EXERCISE OBJECTIVE >> Go through the entries below and collect each line with the string "jamais" in it.

═══ INFORMATION

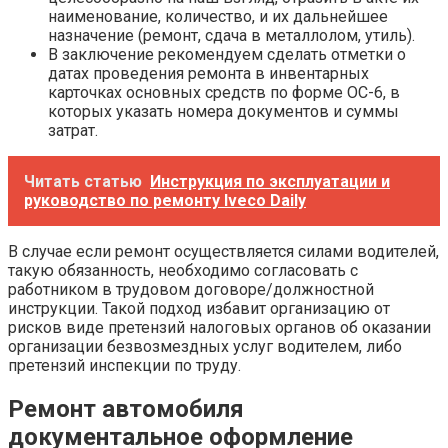
наименование, количество, и их дальнейшее
назначение (ремонт, сдача в металлолом, утиль).
В заключение рекомендуем сделать отметки о
датах проведения ремонта в инвентарных
карточках основных средств по форме ОС-6, в
которых указать номера документов и суммы
затрат.
Читать статью
Инструкция по эксплуатации и
руководство по ремонту Iveco Daily
В случае если ремонт осуществляется силами водителей,
такую обязанность, необходимо согласовать с
работником в трудовом договоре/должностной
инструкции. Такой подход избавит организацию от
рисков виде претензий налоговых органов об оказании
организации безвозмездных услуг водителем, либо
претензий инспекции по труду.
Ремонт автомобиля
документальное оформление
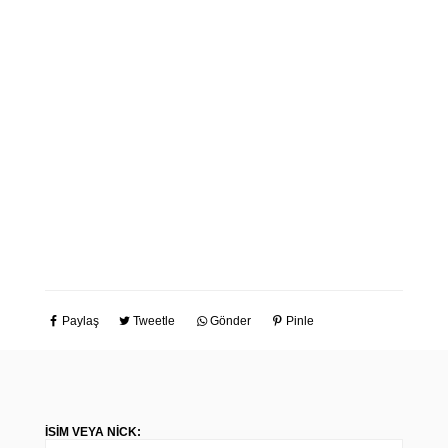
Paylaş
Tweetle
Gönder
Pinle
İSIM VEYA NICK:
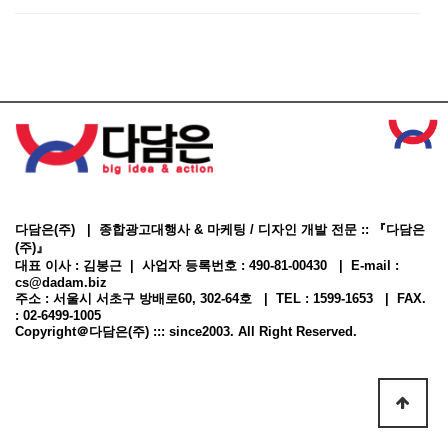
다담은(주) | 종합광고대행사 & 마케팅 / 디자인 개발 전문 :: 『다담은
(주)』
대표 이사 : 김봉근 | 사업자 등록번호 : 490-81-00430 | E-mail :
cs@dadam.biz
주소 : 서울시 서초구 방배로60, 302-64호 | TEL : 1599-1653 | FAX.
: 02-6499-1005
Copyright＠다담은(주) ::: since2003. All Right Reserved.
상단으로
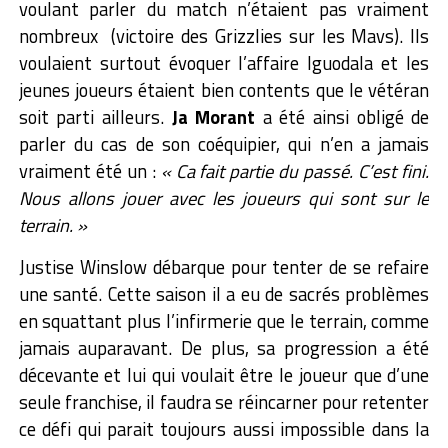
voulant parler du match n’étaient pas vraiment
nombreux (victoire des Grizzlies sur les Mavs). Ils
voulaient surtout évoquer l’affaire Iguodala et les
jeunes joueurs étaient bien contents que le vétéran
soit parti ailleurs.
Ja Morant
a été ainsi obligé de
parler du cas de son coéquipier, qui n’en a jamais
vraiment été un :
« Ca fait partie du passé. C’est fini.
Nous allons jouer avec les joueurs qui sont sur le
terrain. »
Justise Winslow débarque pour tenter de se refaire
une santé. Cette saison il a eu de sacrés problèmes
en squattant plus l’infirmerie que le terrain, comme
jamais auparavant. De plus, sa progression a été
décevante et lui qui voulait être le joueur que d’une
seule franchise, il faudra se réincarner pour retenter
ce défi qui parait toujours aussi impossible dans la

══════

ANSWER SPACE >>
parler du cas de son coéquipier, qui n’en a jamais
jamais auparavant. De plus, sa progression a été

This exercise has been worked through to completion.